[RECORDS PROVIDED — start]

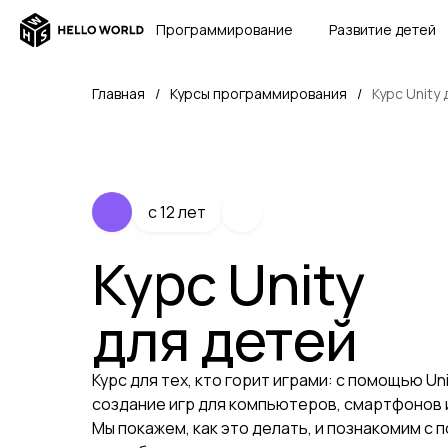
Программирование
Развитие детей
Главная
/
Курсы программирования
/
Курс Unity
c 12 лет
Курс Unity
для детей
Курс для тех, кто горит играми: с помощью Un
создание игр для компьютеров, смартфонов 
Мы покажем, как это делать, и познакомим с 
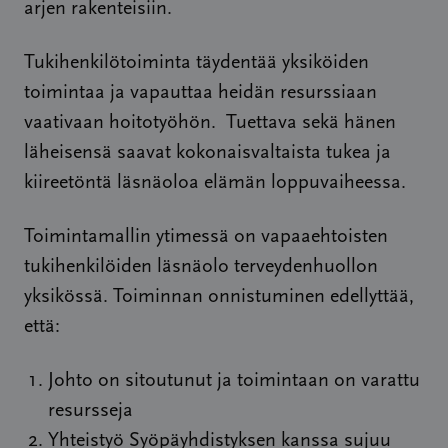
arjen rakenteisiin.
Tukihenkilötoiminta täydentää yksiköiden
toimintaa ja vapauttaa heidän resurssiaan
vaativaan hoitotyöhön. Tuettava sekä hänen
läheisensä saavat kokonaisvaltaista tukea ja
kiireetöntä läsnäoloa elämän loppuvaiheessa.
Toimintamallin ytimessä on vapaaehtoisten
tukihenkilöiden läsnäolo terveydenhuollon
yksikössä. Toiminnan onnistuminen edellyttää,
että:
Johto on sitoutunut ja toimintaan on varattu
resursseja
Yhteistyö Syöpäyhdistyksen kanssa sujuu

[RECORDS PROVIDED — finish]
[RECORDS PROVIDED — start]

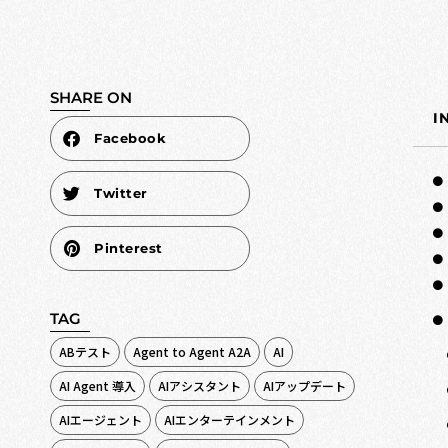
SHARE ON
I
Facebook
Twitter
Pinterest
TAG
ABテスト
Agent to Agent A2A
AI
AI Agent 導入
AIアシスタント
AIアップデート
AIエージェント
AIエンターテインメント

[RECORDS PROVIDED — finish]

### WHAT IS REQUIRED
Skipping the pictures, print the lines in the listing above exactly as written, starting at the line with "Программирование" and ending at the line with "vaativaan hoitotyöhön. Tuettava sekä hänen", both included.

### WRITTEN SOLUTION
Программирование
Развитие детей
Главная
/
Курсы программирования
/
Курс Unity
c 12 лет
Курс Unity
для детей
Курс для тех, кто горит играми: с помощью Un
создание игр для компьютеров, смартфонов 
Мы покажем, как это делать, и познакомим с 
arjen rakenteisiin.
Tukihenkilötoiminta täydentää yksiköiden
toimintaa ja vapauttaa heidän resurssiaan
vaativaan hoitotyöhön. Tuettava sekä hänen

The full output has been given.